An investigation into the way that the emergency calls were handled by London Ambulance Service found 11 breaches of duty, focusing primarily on the delay in the ambulance attending the scene. This was caused by a failure to comply with hospital trust policies, the Emergency Centre of Operations’ failure to communicate properly and effectively both with the police and the caller, failure to recognise that there was no danger to the ambulance crew, which would prevent the immediate dispatch of an ambulance to Caren's address, and a failure to react properly to the patient’s worsening condition.
Mr Davis, who is helping the Paterson family in their efforts to secure a long-term care package that will provide Ms Paterson with the support she now needs, said it was unknown why the address was on the high risk register. It is suggested that, because her flat was one of several at the same address, the grading could have related to a different flat or have been placed on the address several years before Ms Paterson moved into the house.

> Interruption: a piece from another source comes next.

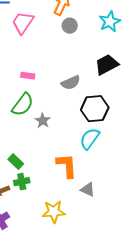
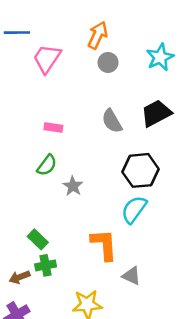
gray semicircle: (71, 83) -> (112, 121), moved, turned 84
green semicircle: (23, 105) -> (47, 165), size x0.7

He added that the delays that this caused were unacceptable and welcomed the police's decision to review the way emergency calls to homes on the High Risk Address Register were handled.

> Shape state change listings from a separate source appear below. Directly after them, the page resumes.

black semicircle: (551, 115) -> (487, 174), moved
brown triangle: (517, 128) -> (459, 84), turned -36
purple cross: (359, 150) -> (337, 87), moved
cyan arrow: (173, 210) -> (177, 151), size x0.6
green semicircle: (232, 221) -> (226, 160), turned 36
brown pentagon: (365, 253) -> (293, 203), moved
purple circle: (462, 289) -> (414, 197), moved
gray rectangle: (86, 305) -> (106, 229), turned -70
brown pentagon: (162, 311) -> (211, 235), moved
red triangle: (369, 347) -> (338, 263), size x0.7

Mr Davis added that these avoidable failings in communication had left a woman fighting for her life as a result of a hypoxic brain injury, caused by a number of delays to her treatment.
He said: "There is a list of failings and breaches of duty that occurred in response to the 999 call. It is particularly heartbreaking for Ms Paterson’s family to know that an emergency response team was in very close proximity to her but unable to give her the crucial treatment she needed.
"The emergency crews eventually arrived 102 minutes after the first 999 call – but even then there was nobody senior enough on hand to administer the treatment that Ms Paterson needed.
"It is imperative that people in Ms Paterson's condition are treated as quickly as possible – even seconds can make a huge difference, let alone over an hour and a half.
"The emergency services had been made abundantly aware of the seriousness of her condition yet failed on several levels to handle the situation in accordance with their own guidelines.
"But for these failings and contraventions, Ms Paterson would have received appropriate medical treatment sooner, would have been taken to A&E sooner, and consequently would not have suffered the injuries she did.
"Following Ms Paterson's case, it has been acknowledged that the way the High Risk Address Register was operated needed to be 'radically overhauled' – we endorse any review and improvement to this system which was clearly at the heart of the failings in this case.
"We appreciate the London Ambulance Service's admission of liability for the failings and we will now be working to secure a care package that will allow Ms Paterson to live in as much comfort as possible, and will afford her family some degree of peace of mind."
Her mother, Eleanor Paterson, from Warkworth, Northumberland, said: "We welcome the admission of liability as a significant step towards ensuring Caren will continue to receive the care, treatment and specialist attention she will need for the rest of her life, but nothing will return our daughter to the way we knew her.
"The thought of an ambulance crew sitting waiting while my daughter lay in her flat as her condition went from serious to life-threatening, causing irreparable damage to her brain, is still shocking.
"Although I appreciate fully that the emergency services have guidelines in place, I now know that there were further procedures that should have been followed and, if they had been, my daughter would have received the treatment she needed."